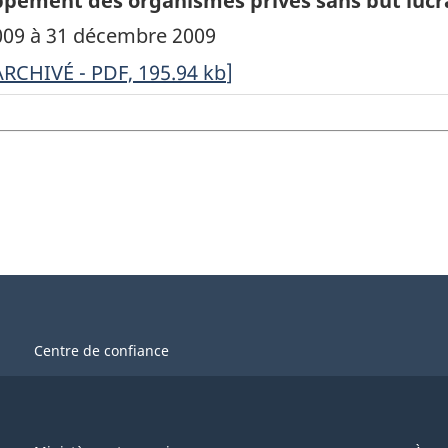
pement des organismes privés sans but lucra
 2009 à 31 décembre 2009
RCHIVÉ
ARCHIVÉ - PDF, 195.94
kb
]
echerche
t
éveloppement
es
rganismes
rivés
ans
Centre de confiance
ut
ucratif
u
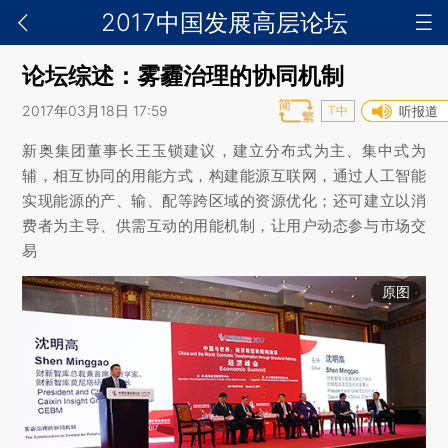
2017中国发展高层论坛
论坛综述：雾霾治理的协同机制
2017年03月18日 17:59
T中
听报道
新奥集团董事长王玉锁建议，建立分布式为主、集中式为
辅，相互协同的用能方式，构建能源互联网，通过人工智能
实现能源的产、输、配等跨区域的资源优化；还可建立以消
费者为主导、供需互动的用能机制，让用户动态参与市场交
易
原图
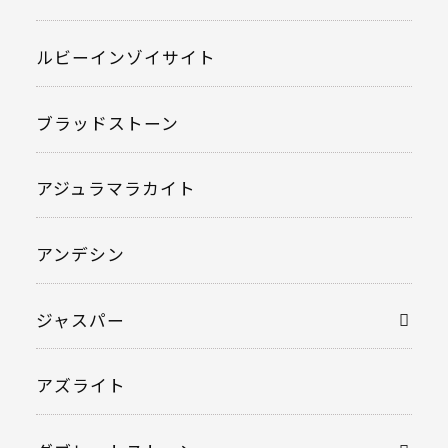
ルビーインゾイサイト
ブラッドストーン
アジュラマラカイト
アンデシン
ジャスパー
アズライト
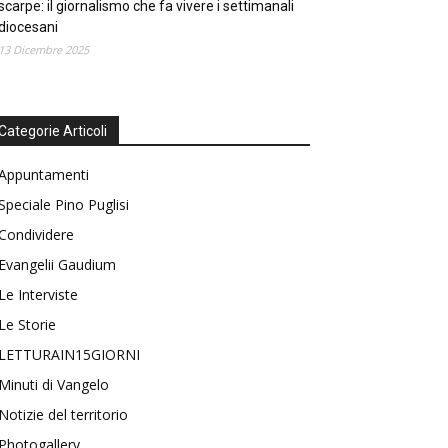
scarpe: il giornalismo che fa vivere i settimanali
diocesani
13 Dicembre 2025
Categorie Articoli
Appuntamenti
Speciale Pino Puglisi
Condividere
Evangelii Gaudium
Le Interviste
Le Storie
LETTURAIN15GIORNI
Minuti di Vangelo
Notizie del territorio
Photogallery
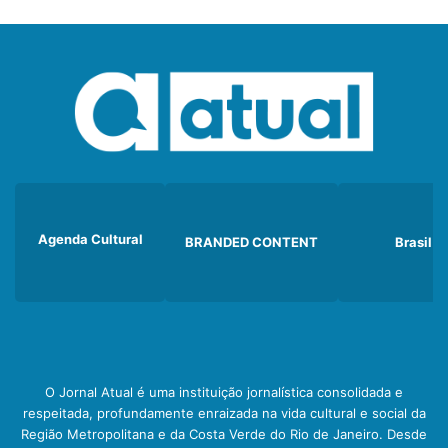
Agenda Cultural
BRANDED CONTENT
Brasil
O Jornal Atual é uma instituição jornalística consolidada e
respeitada, profundamente enraizada na vida cultural e social da
Região Metropolitana e da Costa Verde do Rio de Janeiro. Desde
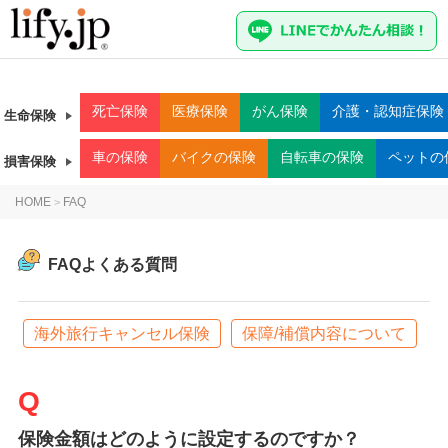
死亡
保険
医療
保険
がん
保険
介護・認知症
保険
生命保険
車
の保険
バイク
の保険
自転車
の保険
ペット
の
損害保険
HOME
FAQ
>
FAQよくある質問
海外旅行キャンセル保険
保障/補償内容について
保険金額はどのように設定するのですか？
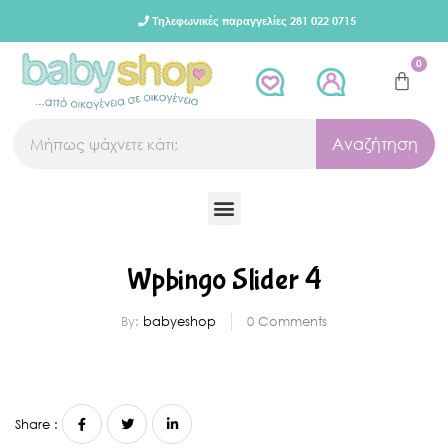
Τηλεφωνικές παραγγελίες 281 022 0715
0
Αναζήτηση
Wpbingo Slider 4
By:
babyeshop
0
Comments
Share :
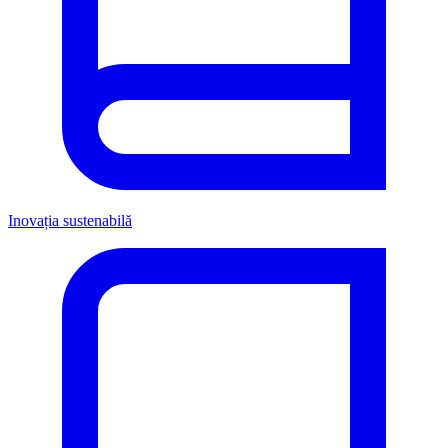
Inovația sustenabilă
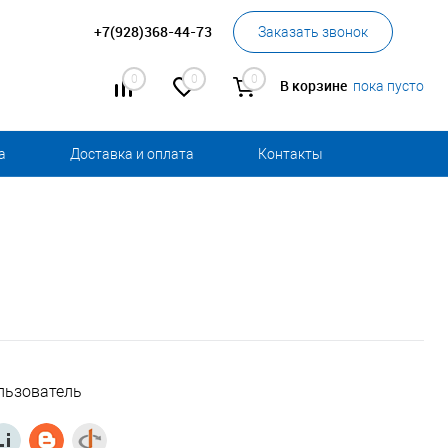
+7(928)368-44-73
Заказать звонок
0
0
0
В корзине
пока пусто
а
Доставка и оплата
Контакты
льзователь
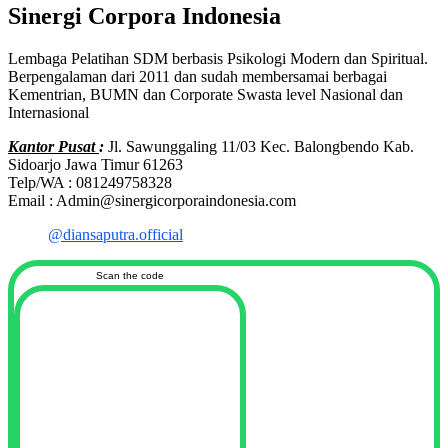
Sinergi Corpora Indonesia
Lembaga Pelatihan SDM berbasis Psikologi Modern dan Spiritual.
Berpengalaman dari 2011 dan sudah membersamai berbagai
Kementrian, BUMN dan Corporate Swasta level Nasional dan
Internasional
Kantor Pusat
:
Jl. Sawunggaling 11/03 Kec. Balongbendo Kab.
Sidoarjo Jawa Timur 61263
Telp/WA : 081249758328
Email : Admin@sinergicorporaindonesia.com
@diansaputra.official
Scan the code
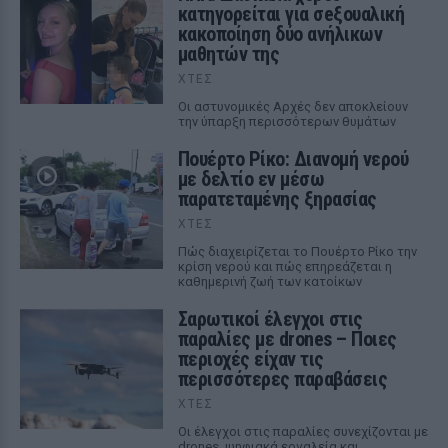
κατηγορείται για σeξουαλική
κακοποίηση δύο ανήλικων
μαθητών της
ΧΤΕΣ
Οι αστυνομικές Αρχές δεν αποκλείουν
την ύπαρξη περισσότερων θυμάτων
Πουέρτο Ρίκο: Διανομή νερού
με δελτίο εν μέσω
παρατεταμένης ξηρασίας
ΧΤΕΣ
Πώς διαχειρίζεται το Πουέρτο Ρίκο την
κρίση νερού και πώς επηρεάζεται η
καθημερινή ζωή των κατοίκων
Σαρωτικοί έλεγχοι στις
παραλίες με drones – Ποιες
περιοχές είχαν τις
περισσότερες παραβάσεις
ΧΤΕΣ
Οι έλεγχοι στις παραλίες συνεχίζονται με
drones, ψηφιακά εργαλεία και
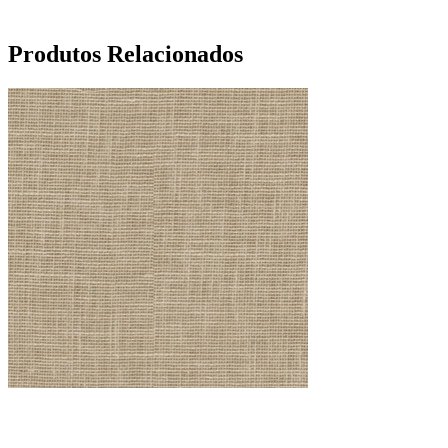
Produtos Relacionados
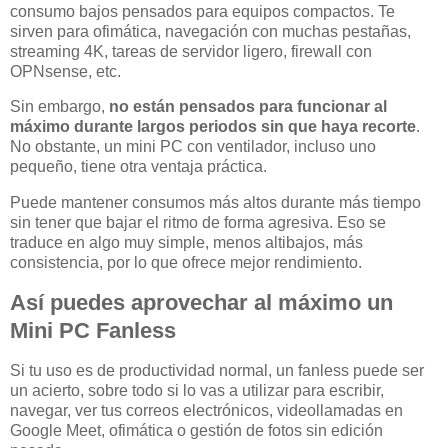
consumo bajos pensados para equipos compactos. Te
sirven para ofimática, navegación con muchas pestañas,
streaming 4K, tareas de servidor ligero, firewall con
OPNsense, etc.
Sin embargo,
no están pensados para funcionar al
máximo durante largos periodos sin que haya recorte
.
No obstante, un mini PC con ventilador, incluso uno
pequeño, tiene otra ventaja práctica.
Puede mantener consumos más altos durante más tiempo
sin tener que bajar el ritmo de forma agresiva. Eso se
traduce en algo muy simple, menos altibajos, más
consistencia, por lo que ofrece mejor rendimiento.
Así puedes aprovechar al máximo un
Mini PC Fanless
Si tu uso es de productividad normal, un fanless puede ser
un acierto, sobre todo si lo vas a utilizar para escribir,
navegar, ver tus correos electrónicos, videollamadas en
Google Meet, ofimática o gestión de fotos sin edición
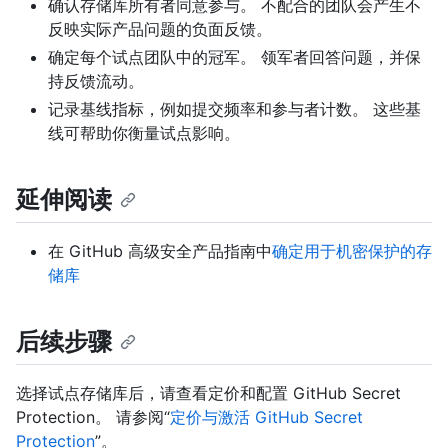
确认存储库所有者同意参与。 不配合的团队会产生不
反映实际产品问题的负面反馈。
确定每个试点团队中的冠军。 领军者回答问题，并保
持反馈流动。
记录基线指标，例如提交频率和参与者计数。 这些基
线可帮助你衡量试点影响。
延伸阅读
在 GitHub 高级安全产品指南中
确定用于机密保护的存
储库
后续步骤
选择试点存储库后，请查看定价和配置 GitHub Secret
Protection。 请参阅“
定价与激活 GitHub Secret
Protection
”。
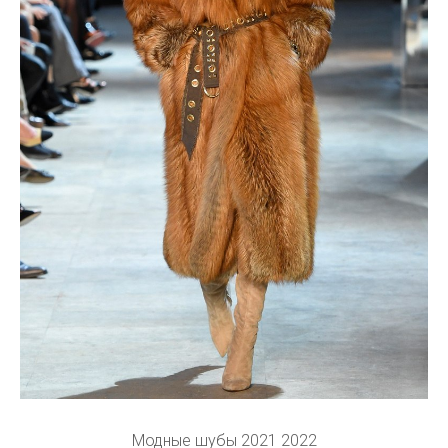
Модные шубы 2021 2022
■ ■ ■ ■ ■
_WHAT IS BEING ASKED:_ Leave out every picture, and write out exactly the lines from the one with "线可帮助你衡量试点影响。" through the end of the records above, both ends included.

_ANSWER BOX:_
线可帮助你衡量试点影响。
延伸阅读
在 GitHub 高级安全产品指南中
确定用于机密保护的存
储库
后续步骤
选择试点存储库后，请查看定价和配置 GitHub Secret
Protection。 请参阅“
定价与激活 GitHub Secret
Protection
”。
Модные шубы 2021 2022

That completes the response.